Page-level text extractions
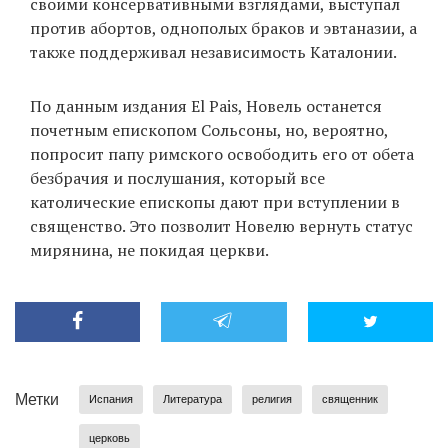
своими консервативными взглядами, выступал
против абортов, однополых браков и эвтаназии, а
также поддерживал независимость Каталонии.
EN
UA
По данным издания El Pais, Новель останется
почетным епископом Сольсоны, но, вероятно,
попросит папу римского освободить его от обета
безбрачия и послушания, который все
католические епископы дают при вступлении в
священство. Это позволит Новелю вернуть статус
мирянина, не покидая церкви.
Метки
Испания
Литература
религия
священник
церковь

Work instruction :: Without the pictures, restate all the entries above exactly.

Exercise result ::
своими консервативными взглядами, выступал
против абортов, однополых браков и эвтаназии, а
также поддерживал независимость Каталонии.
EN
UA
По данным издания El Pais, Новель останется
почетным епископом Сольсоны, но, вероятно,
попросит папу римского освободить его от обета
безбрачия и послушания, который все
католические епископы дают при вступлении в
священство. Это позволит Новелю вернуть статус
мирянина, не покидая церкви.
Метки
Испания
Литература
религия
священник
церковь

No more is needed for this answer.